In March 1998, the American Institute of Certified Public Accountants (AICPA)
issued Statement of Position (SOP) No. 98-1, "Accounting for the Costs of
Computer Software Developed or Obtained for Internal Use." The SOP is effective
for fiscal years beginning after December 15, 1998, and will require the
capitalization of certain costs incurred in connection with developing or
obtaining software for internal use after the date of adoption.
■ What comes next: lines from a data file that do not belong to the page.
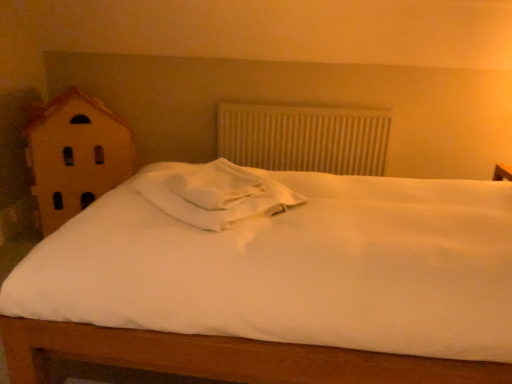 You are a GUI agent. You are given a task and a screenshot of the screen. Output one action in this format:
    pyautogui.click(x=<x>, y=<y>)
    Task: Click on the white textured radiator at center
    
    Given the screenshot: What is the action you would take?
    pyautogui.click(x=304, y=138)

Measure the distance between white textured radiator at center and camera.

The depth of white textured radiator at center is 7.97 feet.

The image size is (512, 384). I want to click on white soft pillow at center, so click(x=215, y=194).

At what (x,y) coordinates should I click in order to perform the action: click on wooden house at left. Please return your answer as a coordinate pair (x, y). Image resolution: width=512 pixels, height=384 pixels. Looking at the image, I should click on (75, 154).

Is white soft pillow at center wider than white textured radiator at center?

Correct, the width of white soft pillow at center exceeds that of white textured radiator at center.

From the picture: From a real-world perspective, which is physically above, white soft pillow at center or white textured radiator at center?

white soft pillow at center.

Is point (249, 186) positioned after point (260, 130)?

No, (249, 186) is closer to viewer.

Would you say white soft pillow at center is a long distance from white textured radiator at center?

No, white soft pillow at center is not far away from white textured radiator at center.

Can you confirm if white soft pillow at center is taller than wooden house at left?

No, white soft pillow at center is not taller than wooden house at left.

Which is nearer, (x=170, y=201) or (x=110, y=169)?

Point (x=170, y=201) is positioned closer to the camera compared to point (x=110, y=169).

Locate an element on the screen. This screenshot has width=512, height=384. pillow in front of the wooden house at left is located at coordinates (215, 194).

From the picture: Is white soft pillow at center positioned with its back to wooden house at left?

white soft pillow at center does not have its back to wooden house at left.

Considering their positions, is white textured radiator at center located in front of or behind white soft pillow at center?

Visually, white textured radiator at center is located behind white soft pillow at center.

From the image's perspective, which one is positioned higher, white textured radiator at center or white soft pillow at center?

white textured radiator at center.

Is white soft pillow at center inside white textured radiator at center?

That's incorrect, white soft pillow at center is not inside white textured radiator at center.

Are white textured radiator at center and white soft pillow at center far apart?

That's not correct — white textured radiator at center is a little close to white soft pillow at center.

Which of these two, wooden house at left or white textured radiator at center, is bigger?

Bigger between the two is wooden house at left.

Which of these two, wooden house at left or white textured radiator at center, is thinner?

white textured radiator at center.

From a real-world perspective, is wooden house at left beneath white textured radiator at center?

Correct, in the physical world, wooden house at left is lower than white textured radiator at center.

Between wooden house at left and white textured radiator at center, which one is positioned in front?

Positioned in front is wooden house at left.

What's the angular difference between wooden house at left and white soft pillow at center's facing directions?

The angular difference between wooden house at left and white soft pillow at center is 77.5 degrees.

Is point (44, 213) closer or farther from the camera than point (253, 198)?

Point (44, 213) is positioned farther from the camera compared to point (253, 198).

Identify the location of pillow above the wooden house at left (from a real-world perspective). (215, 194).

Is wooden house at left in front of white soft pillow at center?

No, wooden house at left is further to the viewer.

Is white textured radiator at center at the right side of wooden house at left?

Correct, you'll find white textured radiator at center to the right of wooden house at left.

Based on their sizes in the image, would you say white textured radiator at center is bigger or smaller than wooden house at left?

Considering their sizes, white textured radiator at center takes up less space than wooden house at left.

Is white textured radiator at center in front of or behind wooden house at left in the image?

Clearly, white textured radiator at center is behind wooden house at left.

Could you tell me if white textured radiator at center is facing wooden house at left?

No.

Locate an element on the screen. This screenshot has width=512, height=384. radiator located underneath the white soft pillow at center (from a real-world perspective) is located at coordinates (304, 138).

The height and width of the screenshot is (384, 512). In the image, there is a white soft pillow at center. What are the coordinates of `toy above it (from the image's perspective)` in the screenshot? It's located at (75, 154).

Which object lies nearer to the anchor point white soft pillow at center, white textured radiator at center or wooden house at left?

Based on the image, wooden house at left appears to be nearer to white soft pillow at center.

When comparing their distances from white soft pillow at center, does wooden house at left or white textured radiator at center seem further?

white textured radiator at center is positioned further to the anchor white soft pillow at center.

Based on their spatial positions, is white textured radiator at center or white soft pillow at center further from wooden house at left?

Among the two, white soft pillow at center is located further to wooden house at left.

From the image, which object appears to be farther from wooden house at left, white soft pillow at center or white textured radiator at center?

Among the two, white soft pillow at center is located further to wooden house at left.

Looking at the image, which one is located closer to white textured radiator at center, wooden house at left or white soft pillow at center?

wooden house at left is closer to white textured radiator at center.

Considering their positions, is white soft pillow at center positioned closer to white textured radiator at center than wooden house at left?

wooden house at left lies closer to white textured radiator at center than the other object.

Identify the location of pillow between wooden house at left and white textured radiator at center. (215, 194). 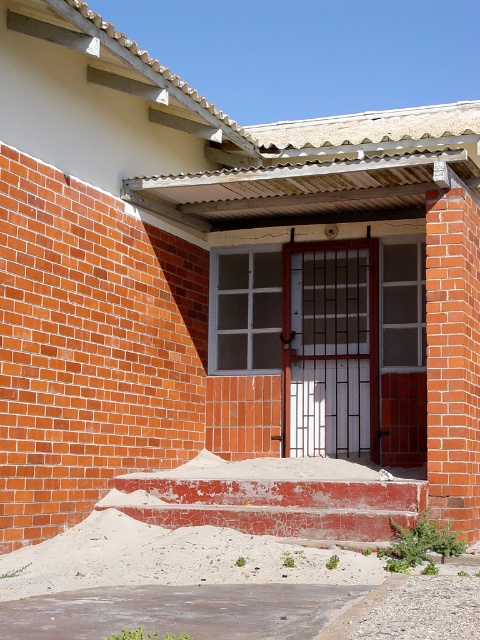 You are standing in front of the building entrance. You see the white matte door at center and the red brick wall at right. Which object is positioned to the left of the other?

The white matte door at center is positioned to the left of the red brick wall at right.

You are standing at the entrance of the building and want to locate the white matte door at center. Based on the coordinates provided, where should you look relative to the entrance?

The white matte door at center is located at coordinates point (330, 349), which means it is positioned slightly to the right and lower than the center point of the entrance area.

You are a painter who needs to decide whether to paint the white matte door at center and the red brick wall at right. Based on their sizes, which object should you paint first if you want to start with the taller one?

The white matte door at center is not as tall as the red brick wall at right, so you should paint the red brick wall at right first since it is taller. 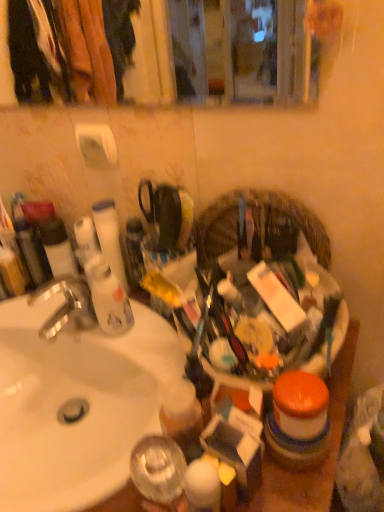 Question: Are matte black tube at left and plastic woven basket at center far apart?

Choices:
 (A) no
 (B) yes

Answer: (A)

Question: Is matte black tube at left smaller than plastic woven basket at center?

Choices:
 (A) no
 (B) yes

Answer: (B)

Question: Could you tell me if matte black tube at left is facing plastic woven basket at center?

Choices:
 (A) no
 (B) yes

Answer: (A)

Question: Considering the relative sizes of matte black tube at left and plastic woven basket at center in the image provided, is matte black tube at left taller than plastic woven basket at center?

Choices:
 (A) yes
 (B) no

Answer: (B)

Question: From a real-world perspective, is matte black tube at left physically above plastic woven basket at center?

Choices:
 (A) no
 (B) yes

Answer: (A)

Question: From the image's perspective, is plastic woven basket at center positioned above or below silver metallic faucet at left?

Choices:
 (A) above
 (B) below

Answer: (A)

Question: Do you think plastic woven basket at center is within silver metallic faucet at left, or outside of it?

Choices:
 (A) inside
 (B) outside

Answer: (B)

Question: Considering the positions of point (235, 226) and point (54, 324), is point (235, 226) closer or farther from the camera than point (54, 324)?

Choices:
 (A) closer
 (B) farther

Answer: (A)

Question: Is plastic woven basket at center in front of or behind silver metallic faucet at left in the image?

Choices:
 (A) behind
 (B) front

Answer: (B)

Question: Relative to matte black tube at left, is silver metallic faucet at left in front or behind?

Choices:
 (A) behind
 (B) front

Answer: (B)

Question: Is silver metallic faucet at left taller or shorter than matte black tube at left?

Choices:
 (A) short
 (B) tall

Answer: (A)

Question: Is silver metallic faucet at left bigger or smaller than matte black tube at left?

Choices:
 (A) small
 (B) big

Answer: (B)

Question: Does point (49, 289) appear closer or farther from the camera than point (59, 275)?

Choices:
 (A) closer
 (B) farther

Answer: (A)

Question: In terms of width, does white glossy sink at left look wider or thinner when compared to silver metallic faucet at left?

Choices:
 (A) thin
 (B) wide

Answer: (B)

Question: Considering their positions, is white glossy sink at left located in front of or behind silver metallic faucet at left?

Choices:
 (A) front
 (B) behind

Answer: (A) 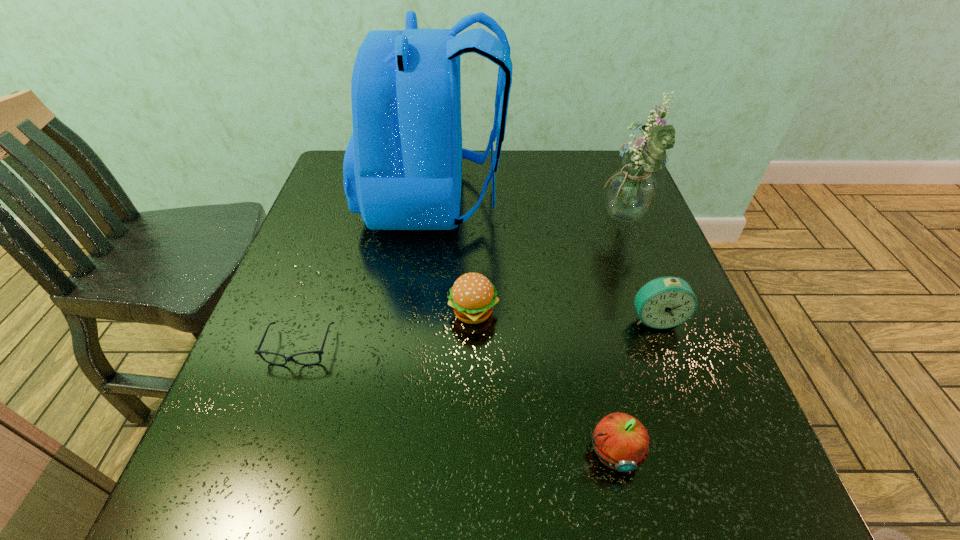 You are a GUI agent. You are given a task and a screenshot of the screen. Output one action in this format:
    pyautogui.click(x=<x>, y=<y>)
    Task: Click on the vacant region between the shortest object and the backpack
    The image size is (960, 540).
    Given the screenshot: What is the action you would take?
    pyautogui.click(x=367, y=274)

This screenshot has width=960, height=540. Identify the location of free spot between the bouquet and the third tallest object. [640, 270].

The height and width of the screenshot is (540, 960). I want to click on unoccupied position between the alarm clock and the tallest object, so click(x=545, y=259).

What are the coordinates of `free space that is in between the nearest object and the shortest object` in the screenshot? It's located at (456, 400).

At what (x,y) coordinates should I click in order to perform the action: click on empty space that is in between the tallest object and the apple. Please return your answer as a coordinate pair (x, y). Image resolution: width=960 pixels, height=540 pixels. Looking at the image, I should click on (523, 326).

Find the location of a particular element. This screenshot has height=540, width=960. object that is the closest one to the fourth object from left to right is located at coordinates [665, 302].

I want to click on the closest object to the hamburger, so click(402, 168).

Locate an element on the screen. vacant space that satisfies the following two spatial constraints: 1. on the back of the nearest object; 2. on the left side of the backpack is located at coordinates [402, 452].

Where is `free space that satisfies the following two spatial constraints: 1. on the back of the tallest object; 2. on the left side of the hamburger`? Image resolution: width=960 pixels, height=540 pixels. free space that satisfies the following two spatial constraints: 1. on the back of the tallest object; 2. on the left side of the hamburger is located at coordinates (420, 313).

Image resolution: width=960 pixels, height=540 pixels. I want to click on free spot that satisfies the following two spatial constraints: 1. on the front-facing side of the second tallest object; 2. on the front-facing side of the shortest object, so click(x=672, y=348). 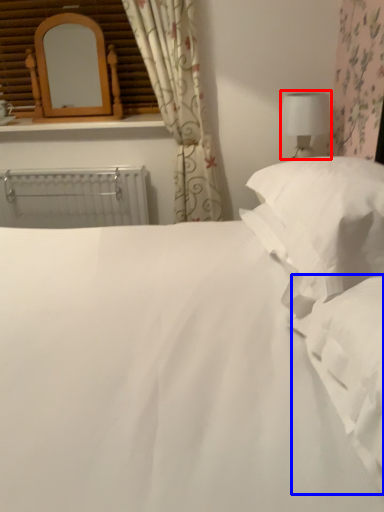 Question: Which of the following is the farthest to the observer, table lamp (highlighted by a red box) or sheet (highlighted by a blue box)?

Choices:
 (A) table lamp
 (B) sheet

Answer: (A) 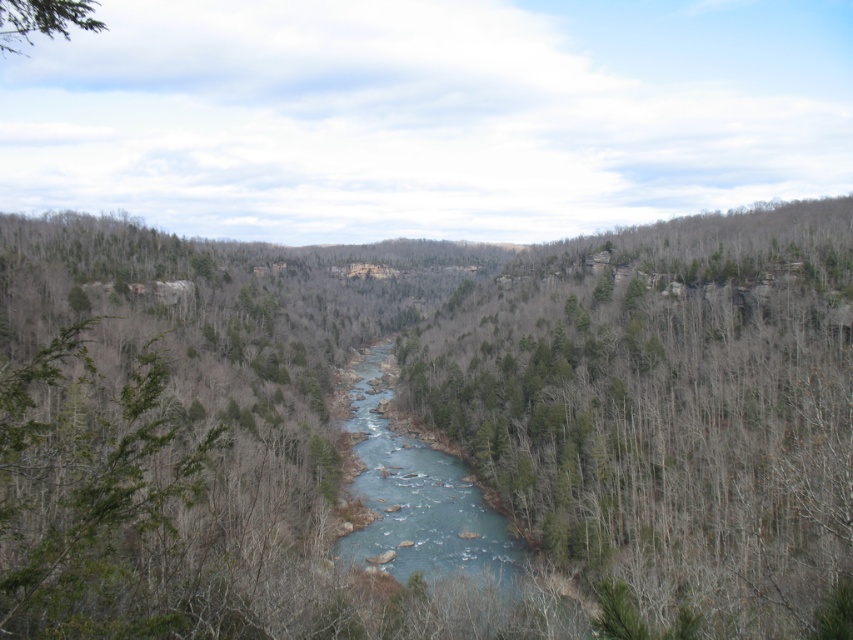 You are standing at the edge of the river and want to walk towards the green leafy tree at upper left. Which direction should you look to see the green leafy forest at center first?

The green leafy forest at center is located below the green leafy tree at upper left. So, if you look downward from the green leafy tree at upper left, you will see the green leafy forest at center first.

You are an environmental scientist studying the river ecosystem. You observe the blue smooth water at center and the green leafy tree at upper left in the image. Which object is located lower in the scene?

The blue smooth water at center is positioned under the green leafy tree at upper left, so it is lower in the scene.

You are standing at the point marked as point (434, 420) in the image. What do you see around you?

You are surrounded by a green leafy forest at center. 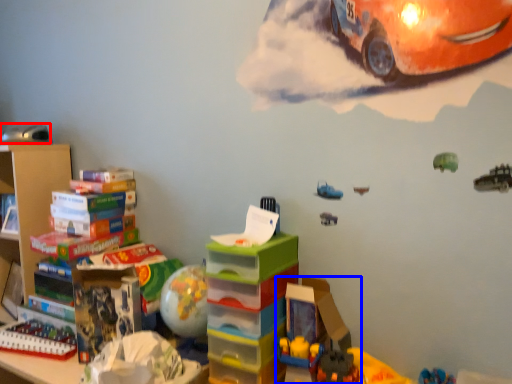 Question: Which object appears farthest to the camera in this image, toy (highlighted by a red box) or toy (highlighted by a blue box)?

Choices:
 (A) toy
 (B) toy

Answer: (A)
The Corporation
is currently analyzing and assessing the impact that the adoption of this
SOP is expected to have on its consolidated results of operations, cash
flows and financial position.
In April 1998, the AICPA issued SOP No. 98-5, "Reporting on the Costs of
Start-Up Activities." SOP No. 98-5 provides authoritative guidance on
accounting for and financial reporting of start-up costs and organization costs.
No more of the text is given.